Qu’il s’agisse des cinq prières quotidiennes, de la possibilité de trouver de la nourriture halal, du jeûne du ramadan, de l’Aïd, de l’accès à une mosquée ou de l’importance d’être enterré dans un cimetière musulman, tout a dû être repensé, adapté, construit. Sans toutefois que cela pose un réel problème puisque la communauté évoque la nécessité d’une telle adaptation. Ce que Mehdi Boukhal, 31 ans, originaire du Maroc, vient aussi confirmer : « C’est sûr que de ne pas pouvoir suivre le rituel habituel peut être difficile, mais on s’adapte, et c’est tout à fait normal. »

Il ajoute même que vivre sa foi au sein d’une communauté importante, comme à Vancouver, Victoria ou encore Nanaimo, facilite les choses. Il est en revanche selon lui plus complexe pour les communautés plus isolées et éloignées de suivre facilement certains rites. Enfin, il évoque le plaisir de vivre dans un cadre multiculturel fermement tourné vers la tolérance : « Je n’ai jamais rencontré d’hostilité. Généralement on me pose des questions. Je n’ai jamais vraiment senti de préjugés, de jugement ou de comparaison, mais de la curiosité innocente. »

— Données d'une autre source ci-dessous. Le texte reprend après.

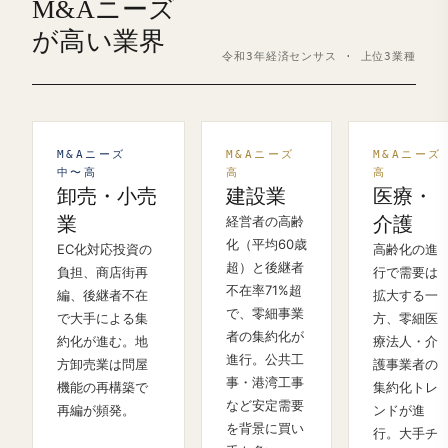
M&Aニーズ
が高い業界
令和3年経済センサス · 上位3業種
M&Aニーズ
M&Aニーズ
M&Aニーズ
中〜高
高
高
卸売・小売
建設業
医療・
業
経営者の高齢
介護
化（平均60歳
EC化対応投資の
高齢化の進
超）と後継者
負担、商店街再
行で需要は
不在率71%超
編、後継者不在
拡大する一
で、零細事業
で大手による集
方、零細医
者の集約化が
約化が進む。地
療法人・介
進行。公共工
方卸売業は問屋
護事業者の
事・港湾工事
機能の再構築で
集約化トレ
など安定需要
再編が頻発。
ンドが進
を背景に買い
行。大手チ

Des membres de la communauté arabo-musulmane. | Photo par Youcef Barakat

Des membres de la communauté arabo-musulmane. | Photo par Yousef Barakat

Être musulmane en terre occidentale

Être une femme peut entraîner son petit lot de tracas au quotidien. Mais être musulmane dans une culture occidentale où les rapports hommes-femmes sont difficiles à appréhender, voire à adopter, peut engendrer des difficultés d’intégration. Le port du voile, jugé comme un symbole de soumission par certains, la difficulté pour certaines musulmanes de se faire soigner par les hommes ou de leur serrer la main, peut susciter l’incompréhension de la société locale. Ce qui a pour effet de ralentir, de limiter ou d’empêcher l’intégration de ces femmes.

Une tendance que Farida Bano Ali, présidente du Conseil des femmes de BCMA – l’association des musulmans de la province – souhaite décidément renverser : « Porter le voile est mon symbole et ma fierté et je crois qu’on doit davantage gagner en confiance en tant que musulmanes. C’est en se positionnant avec fierté et confiance par rapport à qui nous sommes que nous réussirons à dépasser les barrières. »

Et c’est justement pour leur redonner une voix qu’elle a créé ce conseil qui leur propose à l’année des conférences, séminaires et ateliers « pour les aider à gagner en confiance et leur donner les moyens de se dépasser. » Des formations complétées par la présence de conseillères musulmanes arabophones, avec lesquelles elles peuvent partager librement leurs questionnements, peurs et défis, et qui témoignent d’un profond désir de mieux se comprendre pour mieux vivre ensemble.